U.S. companies will spend at least $50 billion to update old computer equipment and software that cannot handle dates beyond December 31, 1999, according to conservative estimates.
Worldwide expenditures for the Year 2000 problem, according to the Stamford, Conn.-based Gartner Group consultancy, could total $300 billion to $600 billion.
Because much of this spending will flow to firms involved in solving the century date muddle, portfolio managers see a terrific investment opportunity in certain kinds of technology stocks.
''The very aggressive plays here are in the software component,'' said Brett Barry, a domestic equity portfolio manager at Bailard, Biehl & Kaiser.
Software developers aiming a ''silver bullet'' at the Millennium Bug represent a risky, pure-play Year 2000 investment, Barry said.
These companies sometimes have shaky cash flow and tenuous marketing strategies, and they could see their raison d'etre evaporate after midnight, January 1, 2000. But pick the right stock, one that shoots the bug dead, and rewards could be enormous.
''It's kind of like biotech investing,'' Barry said. ''There's probably a lot of cash burn going on in this area, and probably one or two (companies) will be successful. Certainly you'd need a basket of those type of stocks to really sleep at night.''
Two examples, Crystal Systems Solutions (CRYSF - news) and Peritus Software Solutions Inc. (PTUS - news), represent extremes of the genre.
Israel-based Crystal Systems, which develops software related to European currency convergence as well as the Year 2000 problem, recently reported record first-quarter earnings it partially attributed to marketing successes.

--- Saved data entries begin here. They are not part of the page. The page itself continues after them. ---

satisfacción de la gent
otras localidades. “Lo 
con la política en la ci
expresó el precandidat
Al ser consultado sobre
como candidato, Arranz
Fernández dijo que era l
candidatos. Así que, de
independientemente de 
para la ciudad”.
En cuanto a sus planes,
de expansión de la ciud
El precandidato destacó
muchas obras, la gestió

Massachussetts-based Peritus reported a first-quarter loss, saw its shares fall to near-record lows and faces class-action lawsuits charging it artificially inflated its stock.

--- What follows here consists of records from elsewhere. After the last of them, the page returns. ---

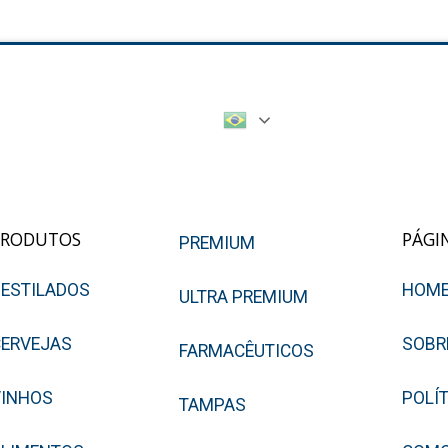
PRODUTOS
PÁGI
PREMIUM
ESTILADOS
HOM
ULTRA PREMIUM
ERVEJAS
SOBR
FARMACÊUTICOS
VINHOS
POLÍ
TAMPAS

''Apparently they had a real good product, but they were deficient in the marketing area,'' said Eric Efron, co-manager of USAA's Aggressive Growth Fund.
The moral according to Efron: Investors must ferret out firms with solid, sustainable business plans because a killer product might not sell itself.

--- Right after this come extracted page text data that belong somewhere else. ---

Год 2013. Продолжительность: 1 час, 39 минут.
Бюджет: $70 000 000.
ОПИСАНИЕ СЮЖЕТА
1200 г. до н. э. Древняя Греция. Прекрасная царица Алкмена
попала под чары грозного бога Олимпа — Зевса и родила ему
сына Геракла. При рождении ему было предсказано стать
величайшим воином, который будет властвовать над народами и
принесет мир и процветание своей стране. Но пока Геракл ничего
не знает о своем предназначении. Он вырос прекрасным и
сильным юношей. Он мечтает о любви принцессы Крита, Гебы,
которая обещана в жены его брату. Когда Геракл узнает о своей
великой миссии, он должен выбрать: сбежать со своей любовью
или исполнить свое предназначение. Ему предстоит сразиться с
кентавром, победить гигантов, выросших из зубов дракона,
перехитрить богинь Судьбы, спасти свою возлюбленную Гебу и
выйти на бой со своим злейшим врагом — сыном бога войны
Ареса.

Investors who cannot stomach the risk of pure-play millennium software firms can still make Year 2000 bets by targeting diversified service companies for whom the bug is merely one of many business aims.
Such firms include Computer Associates (CA - news), Electronic Data Systems Corp. (EDS), Computer Horizons Corp. (CHRZ - news) and myriad other firms.
''Right now, people seem to prefer the service companies rather than the companies that provide the software solutions themselves,'' Efron said. ''Some of these have been in business for 20 or 30 years.''
But both fund managers acknowledged that valuations appeared rather high in the technology service sector.
''My feeling is that the service-type stocks have for the most part been very hot -- most of the easy money has been made,'' BBK's Barry said. ''I would consider buying these only after considerable weakness.''
A final investment option, perhaps the least risky, might be less apparent. As businesses ponder the vast expense of simply fixing their old software, many are choosing to revamp their data processing systems completely.
Obviously, this phenomenon proves a boon to makers of networking hardware and software, companies such as Oracle Corp. (ORCL - news), IBM (IBM - news) and Germany's SAP AG (SAPG.F).
But less obviously, it could provide eventual cost savings to those companies' clients, boosting productivity at firms that junk their old systems and adopt new technology.
''There are significant opportunities if we see this wholesale shift, and in the long run that might be the cheapest fix of all,'' Barry said.